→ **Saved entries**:
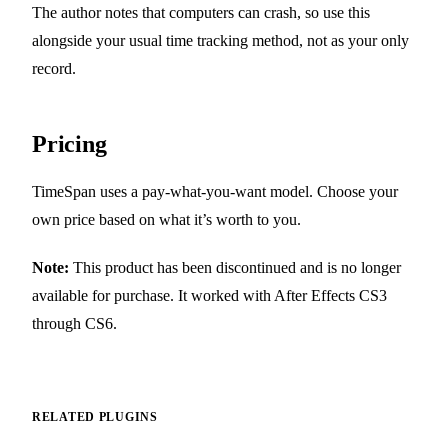
The author notes that computers can crash, so use this
alongside your usual time tracking method, not as your only
record.
Pricing
TimeSpan uses a pay-what-you-want model. Choose your
own price based on what it’s worth to you.
Note:
This product has been discontinued and is no longer
available for purchase. It worked with After Effects CS3
through CS6.
RELATED PLUGINS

→ **Instructions to follow**: Check each line above for the word "what" and copy the ones that have it.

→ **Completed task**:
TimeSpan uses a pay-what-you-want model. Choose your
own price based on what it’s worth to you.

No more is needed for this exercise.